Police rank and file are threatening a mass demonstration in the run-up to the royal wedding next month to protest against moves to cut the pay of tens of thousands of officers by up to £4,000 a year.
They reacted furiously to proposals for an overhaul of pay and conditions that will leave at least 40 per cent of the country's 143,000 officers worse off. The reform programme was set out in a government-commissioned review by former rail regulator Tom Winsor, who said police pay was based on an outdated formula from the 1970s.
He called for the complex bonuses, salary top-ups and "ludicrously generous" overtime payments to be replaced with more targeted payments to reward frontline posts and unsocial hours.
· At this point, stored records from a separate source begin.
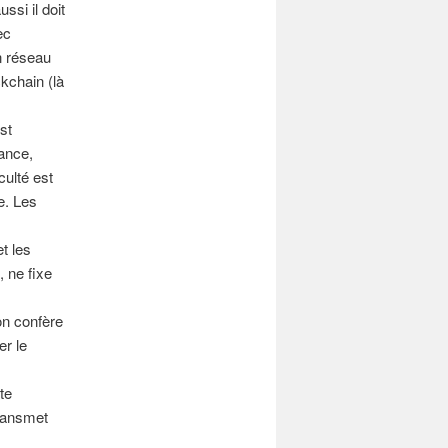
si il doit
ec
n réseau
kchain (là
st
ance,
culté est
e. Les
et les
 ne fixe
on confère
er le
te
transmet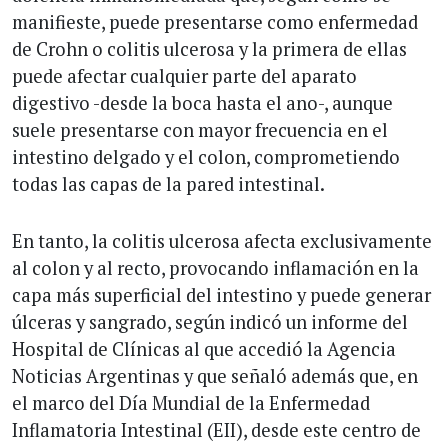
manifieste, puede presentarse como enfermedad
de Crohn o colitis ulcerosa y la primera de ellas
puede afectar cualquier parte del aparato
digestivo -desde la boca hasta el ano-, aunque
suele presentarse con mayor frecuencia en el
intestino delgado y el colon, comprometiendo
todas las capas de la pared intestinal.
En tanto, la colitis ulcerosa afecta exclusivamente
al colon y al recto, provocando inflamación en la
capa más superficial del intestino y puede generar
úlceras y sangrado, según indicó un informe del
Hospital de Clínicas al que accedió la Agencia
Noticias Argentinas y que señaló además que, en
el marco del Día Mundial de la Enfermedad
Inflamatoria Intestinal (EII), desde este centro de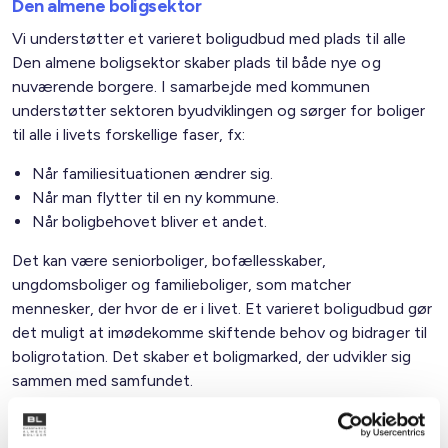
Den almene boligsektor
Vi understøtter et varieret boligudbud med plads til alle
Den almene boligsektor skaber plads til både nye og
nuværende borgere. I samarbejde med kommunen
understøtter sektoren byudviklingen og sørger for boliger
til alle i livets forskellige faser, fx:
Når familiesituationen ændrer sig.
Når man flytter til en ny kommune.
Når boligbehovet bliver et andet.
Det kan være seniorboliger, bofællesskaber,
ungdomsboliger og familieboliger, som matcher
mennesker, der hvor de er i livet. Et varieret boligudbud gør
det muligt at imødekomme skiftende behov og bidrager til
boligrotation. Det skaber et boligmarked, der udvikler sig
sammen med samfundet.
Familietyper i de almene boliger i kommunen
Mr Winsor's proposals look certain to be endorsed by Theresa May, the Home Secretary, as she searches for savings of more than £2bn in her departmental budget. Ministers are now braced for a gruelling battle with the police, who have successfully fought off two attempts by previous governments to reform their pay structure.
The Police Federation was last night planning its resistance to the moves which would trim £217m from the police pay bill over three years.
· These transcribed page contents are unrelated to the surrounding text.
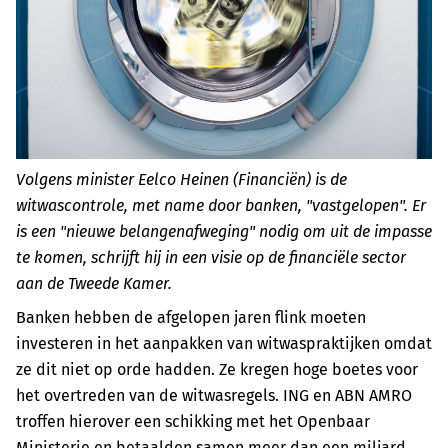
Volgens minister Eelco Heinen (Financiën) is de
witwascontrole, met name door banken, "vastgelopen". Er
is een "nieuwe belangenafweging" nodig om uit de impasse
te komen, schrijft hij in een visie op de financiële sector
aan de Tweede Kamer.
Banken hebben de afgelopen jaren flink moeten
investeren in het aanpakken van witwaspraktijken omdat
ze dit niet op orde hadden. Ze kregen hoge boetes voor
het overtreden van de witwasregels. ING en ABN AMRO
troffen hierover een schikking met het Openbaar
Ministerie en betaalden samen meer dan een miljard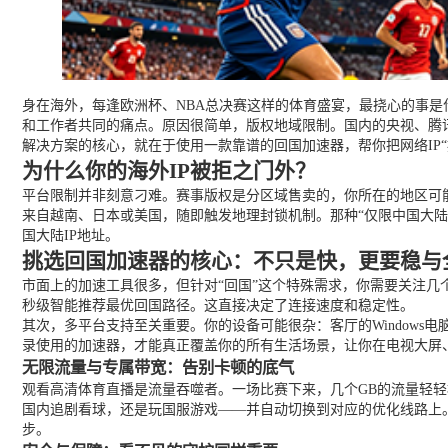
身在海外，每逢欧洲杯、NBA总决赛这样的体育盛宴，最挠心的事是
和工作者共同的痛点。原因很简单，版权地域限制。国内的央视、腾讯
解决方案的核心，就在于使用一款靠谱的回国加速器，帮你把网络IP
为什么你的海外IP被拒之门外？
平台限制并非刻意刁难。赛事版权是分区域售卖的，你所在的地区可能
来自越南、日本或美国，随即触发地理封锁机制。那种“仅限中国大陆
国大陆IP地址。
挑选回国加速器的核心：不只是快，更要稳与
市面上的加速工具很多，但针对“回国”这个特殊需求，你需要关注
秒级智能推荐最优回国路径。这直接决定了连接速度和稳定性。
其次，多平台支持至关重要。你的设备可能很杂：客厅的Windows电脑、手边
录使用的加速器，才能真正覆盖你的所有生活场景，让你在电视大屏
无限流量与专属带宽：告别卡顿的底气
观看高清体育直播是流量吞噬者。一场比赛下来，几个GB的流量轻
国内追剧看球，还是玩国服游戏——并自动切换到对应的优化线路上
步。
Although officers are banned from taking industrial action, the federation said it would do "everything possible" to protest, raising the prospect of a major rally in central London ahead of the royal wedding on 29 April. Paul McKeever, its chairman, said officers already faced a two-year pay freeze and higher pension contributions, adding: "We feel very upset and let down by the Government, which we thought would recognise the sacrifices we make."
Mr Winsor's review concluded that police were "comparatively well-paid", earning 10 to 15 per cent more than other emergency workers and up to 60 per cent higher than the average wage in some regions. He said moves to streamline their pay structure would leave some officers – notably those on the frontline and working anti-social hours – some £1,500 to £2,000 better off.
Mr Winsor concluded that the system, which was devised in 1978, needed to be reformed to recognise the "hardest jobs done in the most demanding circumstances". Not as many officers work at nights and at weekends as 33 years ago, while many others take on more specialised duties, he said.
He said about 40 per cent of officers – typically those in back office roles – would be out of pocket, losing between £3,000 and £4,000. But he said the reforms would mean officers would retain their statutory protection against being made compulsorily redundant.
Mr Winsor said: "People should be paid for what they do and how well they do it, and the service needs modern management tools to operate with the greatest efficiency and economy in a time of considerable national financial pressure and restraint."
Mrs May has already signalled that she backs fundamental reform of the police salary structure in order to minimise the impact on job losses.
Police chiefs have warned that 28,000 posts could go over the next four years – including 12,000 officers' jobs – as a result of the Government's austerity measures, while the Police Federation has put the figure at 40,000.
Yvette Cooper, the shadow Home Secretary, said: "The Government is cutting too far too fast and hitting the police budget hard. Ultimately it is local communities that will pay the price."